PROBLEM REQUIREMENTS: Extract, in full, the lines below, beginning at the first and ending with the line that contains "estetiğine ve atmosferine". Pictures do not belong in the copy.

DATA RECORDS:
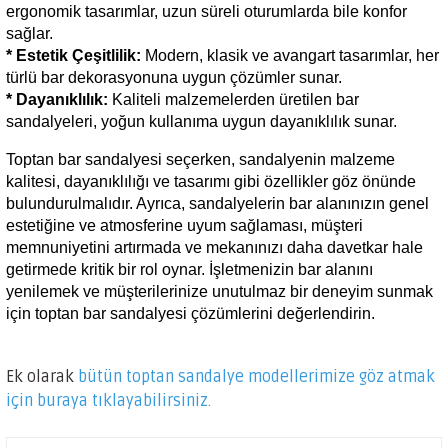
ergonomik tasarımlar, uzun süreli oturumlarda bile konfor 
sağlar.
* Estetik Çeşitlilik:
 Modern, klasik ve avangart tasarımlar, her 
türlü bar dekorasyonuna uygun çözümler sunar.
* Dayanıklılık:
 Kaliteli malzemelerden üretilen bar 
sandalyeleri, yoğun kullanıma uygun dayanıklılık sunar.
Toptan bar sandalyesi seçerken, sandalyenin malzeme 
kalitesi, dayanıklılığı ve tasarımı gibi özellikler göz önünde 
bulundurulmalıdır. Ayrıca, sandalyelerin bar alanınızın genel 
estetiğine ve atmosferine uyum sağlaması, müşteri 
memnuniyetini artırmada ve mekanınızı daha davetkar hale 
getirmede kritik bir rol oynar. İşletmenizin bar alanını 
yenilemek ve müşterilerinize unutulmaz bir deneyim sunmak 
için toptan bar sandalyesi çözümlerini değerlendirin.
Ek olarak
bütün toptan sandalye modellerimize göz atmak
için buraya tıklayabilirsiniz.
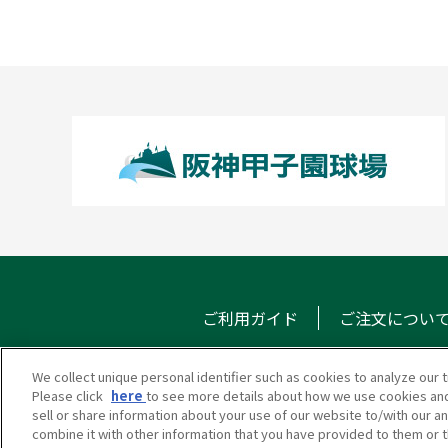
ご利用ガイド
ご注文につい
We collect unique personal identifier such as cookies to analyze our t
Please click
here
to see more details about how we use cookies and
甲子園eモール
メール
sell or share information about your use of our website to/with our a
combine it with other information that you have provided to them or t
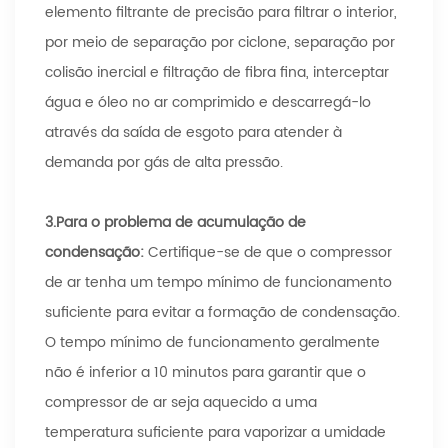
elemento filtrante de precisão para filtrar o interior,
por meio de separação por ciclone, separação por
colisão inercial e filtração de fibra fina, interceptar
água e óleo no ar comprimido e descarregá-lo
através da saída de esgoto para atender à
demanda por gás de alta pressão.
3.
Para o problema de acumulação de
condensação:
Certifique-se de que o compressor
de ar tenha um tempo mínimo de funcionamento
suficiente para evitar a formação de condensação.
O tempo mínimo de funcionamento geralmente
não é inferior a 10 minutos para garantir que o
compressor de ar seja aquecido a uma
temperatura suficiente para vaporizar a umidade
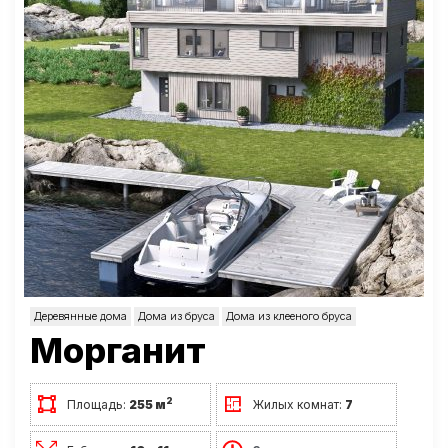
Деревянные дома
Дома из бруса
Дома из клееного бруса
Морганит
2
Площадь:
255 м
Жилых комнат:
7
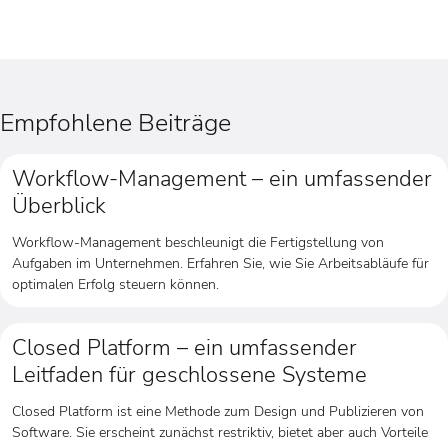
Empfohlene Beiträge
Workflow-Management – ein umfassender
Überblick
Workflow-Management beschleunigt die Fertigstellung von
Aufgaben im Unternehmen. Erfahren Sie, wie Sie Arbeitsabläufe für
optimalen Erfolg steuern können.
Closed Platform – ein umfassender
Leitfaden für geschlossene Systeme
Closed Platform ist eine Methode zum Design und Publizieren von
Software. Sie erscheint zunächst restriktiv, bietet aber auch Vorteile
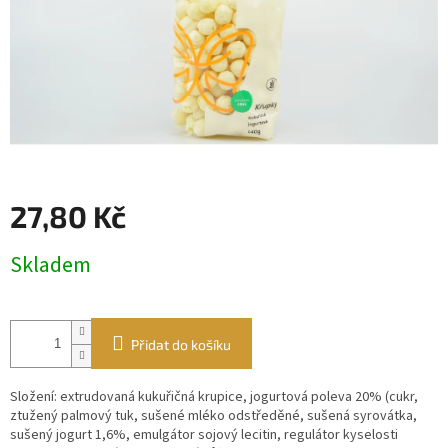
27,80 Kč
Měrná
Skladem
cena:
Přidat do košíku
Složení: extrudovaná kukuřičná krupice, jogurtová poleva 20% (cukr,
ztužený palmový tuk, sušené mléko odstředěné, sušená syrovátka,
sušený jogurt 1,6%, emulgátor sojový lecitin, regulátor kyselosti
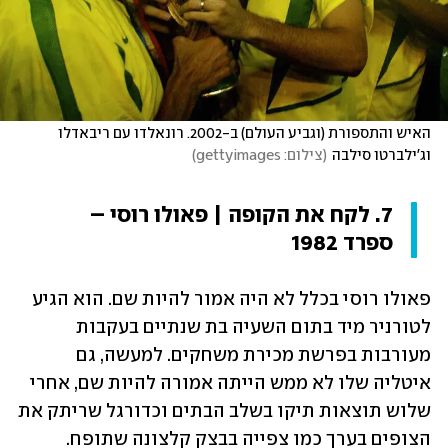
האיש והתספורת (וגביע העולם) ב-2002. רונאלדו עם ריבאדלו 
וג'ילברטו סילבה
(
צילום: gettyimages
)
7. לקח את הקופה | פאולו רוסי – 
ספרד 1982
פאולו רוסי בכלל לא היה אמור להיות שם. הוא הגיע 
לטורניר מיד בתום השעיה בת שנתיים בעקבות 
מעורבות בפרשת מכירת משחקים. למעשה, גם 
איטליה שלו לא ממש הייתה אמורה להיות שם, אחרי 
שלוש תוצאות תיקו בשלב הבתים וכדורגל שריתק את 
הצופים בערך כמו צפייה בבצק קלצונה שתופח.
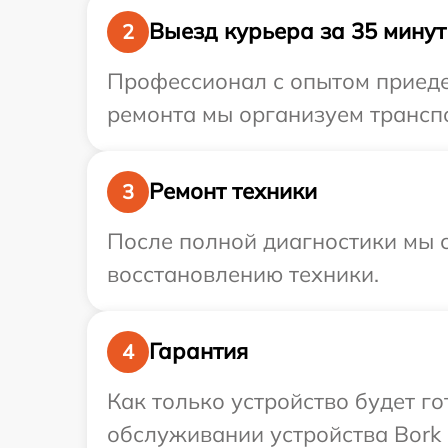
Выезд курьера за 35 минут
2
Профессионал с опытом приедет
ремонта мы организуем транспо
Ремонт техники
3
После полной диагностики мы с
восстановлению техники.
Гарантия
4
Как только устройство будет г
обслуживании устройства Bork 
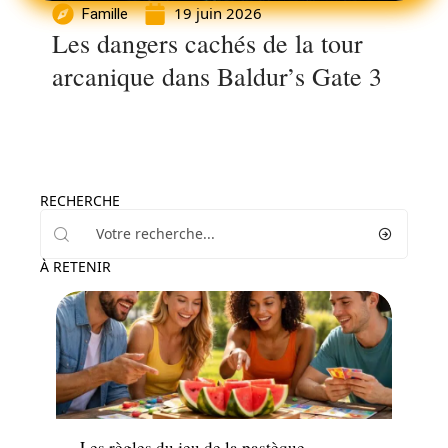
19 juin 2026
Famille
Les dangers cachés de la tour
arcanique dans Baldur’s Gate 3
RECHERCHE
À RETENIR
Famille
Les règles du jeu de la pastèque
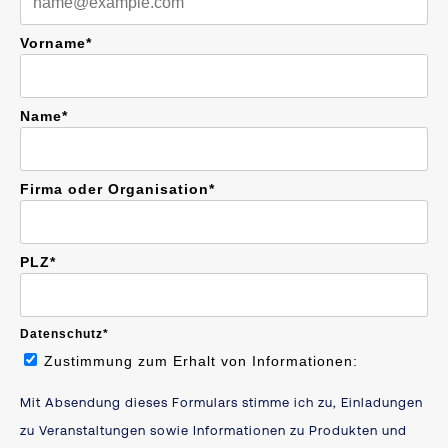
Vorname*
Name*
Firma oder Organisation*
PLZ*
Datenschutz*
Zustimmung zum Erhalt von Informationen:
Mit Absendung dieses Formulars stimme ich zu, Einladungen
zu Veranstaltungen sowie Informationen zu Produkten und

PROBLEM SOLUTION:
ergonomik tasarımlar, uzun süreli oturumlarda bile konfor 
sağlar.
* Estetik Çeşitlilik:
 Modern, klasik ve avangart tasarımlar, her 
türlü bar dekorasyonuna uygun çözümler sunar.
* Dayanıklılık:
 Kaliteli malzemelerden üretilen bar 
sandalyeleri, yoğun kullanıma uygun dayanıklılık sunar.
Toptan bar sandalyesi seçerken, sandalyenin malzeme 
kalitesi, dayanıklılığı ve tasarımı gibi özellikler göz önünde 
bulundurulmalıdır. Ayrıca, sandalyelerin bar alanınızın genel 
estetiğine ve atmosferine uyum sağlaması, müşteri 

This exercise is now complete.